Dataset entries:

──────────────────────────────

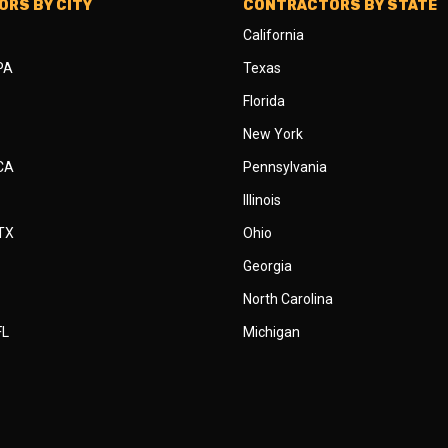
RS BY CITY
CONTRACTORS BY STATE
California
 PA
Texas
Florida
New York
 CA
Pennsylvania
Illinois
 TX
Ohio
Georgia
North Carolina
FL
Michigan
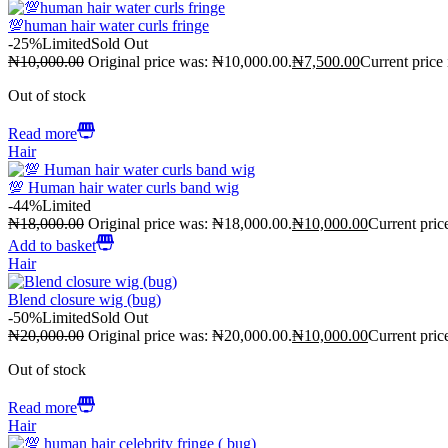
💯human hair water curls fringe
-25%
Limited
Sold Out
₦
10,000.00
Original price was: ₦10,000.00.
₦
7,500.00
Current price
Out of stock
Read more
Hair
💯 Human hair water curls band wig
-44%
Limited
₦
18,000.00
Original price was: ₦18,000.00.
₦
10,000.00
Current pric
Add to basket
Hair
Blend closure wig (bug)
-50%
Limited
Sold Out
₦
20,000.00
Original price was: ₦20,000.00.
₦
10,000.00
Current pric
Out of stock
Read more
Hair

──────────────────────────────

» **Problem details**:
Your reply should consist of one number: how many lines above contain the word "Original".

» **Result for this exercise**:
3